Nunez is survived by his sons, David Jr., and Julian, of Raeford, N.C.; father, Julian Nunez, of Raeford, N.C.; and mother, Silvia Nunez, of Los Angeles, Calif.








> Sgt. 1st Class David Nunez, an Army Special Forces Soldier, was killed May 29 as a result of enemy rocket propelled grenade fire, while conducting a combat patrol in south-west Farah Province, Afghanistan.



RIP


----------



## rv808 (May 31, 2008)

RIP SFC, and thank you for your service.


----------



## bayonet14 (May 31, 2008)

RIP - Nothing But Blue Skies 
ATW

Our boys will get payback.... "BIGTIME"


----------



## MsKitty (May 31, 2008)

RIP Warrior


----------



## AWP (May 31, 2008)

Blue Skies.


----------



## tova (May 31, 2008)

RIP, Godspeed, PBS....


----------



## 0699 (May 31, 2008)

RIP Warrior.


----------



## surgicalcric (May 31, 2008)

Repose en Paix.

Crip


----------



## Gypsy (May 31, 2008)

Rest in Peace SFC Nunez prayers to your family, friends and Brothers.


----------



## The91Bravo (May 31, 2008)

Rest Easy Soldier.... thanks for your sacrifice....


----------



## RackMaster (May 31, 2008)

RIP.


----------



## Pete031 (May 31, 2008)

Rest In Peace.... Pro Patria


----------



## Viper1 (Jun 1, 2008)

Rest in Peace... May the Lord be with his family.


----------



## HoosierAnnie (Jun 1, 2008)

Rest Well


----------



## LibraryLady (Jun 1, 2008)

RIP SFC Nunez

Prayers out to your family and all in harms way

LL


----------



## Doc P (Jun 1, 2008)

RIP.  Rest easy


----------



## x SF med (Jun 1, 2008)

RIP SFC Nunez - Blue Skies.


----------



## P. Beck (Jun 1, 2008)

Dave was part of the QRF that was moving to relieve a Marine convoy that got hit.

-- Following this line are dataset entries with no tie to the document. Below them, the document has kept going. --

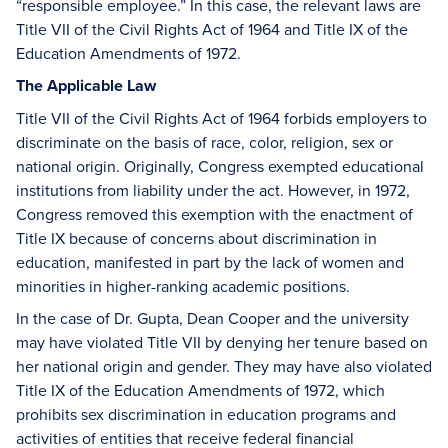
“responsible employee.” In this case, the relevant laws are
Title VII of the Civil Rights Act of 1964 and Title IX of the
Education Amendments of 1972.
The Applicable Law
Title VII of the Civil Rights Act of 1964 forbids employers to
discriminate on the basis of race, color, religion, sex or
national origin. Originally, Congress exempted educational
institutions from liability under the act. However, in 1972,
Congress removed this exemption with the enactment of
Title IX because of concerns about discrimination in
education, manifested in part by the lack of women and
minorities in higher-ranking academic positions.
In the case of Dr. Gupta, Dean Cooper and the university
may have violated Title VII by denying her tenure based on
her national origin and gender. They may have also violated
Title IX of the Education Amendments of 1972, which
prohibits sex discrimination in education programs and
activities of entities that receive federal financial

Dave was a good man, who was killed while moving forward, toward the enemy.  

There are much worse ways to go.


----------



## 275ANGER! (Jun 1, 2008)

Rest in Peace


----------



## varsity (Jun 9, 2008)

I hate it when I find out about buddies lost on a website.  I was in the Q course with this warrior.

RIP brother.  We have the watch.


----------



## Centermass (Jun 9, 2008)

I know you Beck and Varsity both have this hit home a lot more deeply when it's someone close. 

He went too soon. 

My condolences to you both, his family, Brothers in Arms and his friends.

Blue Skies

~S~


----------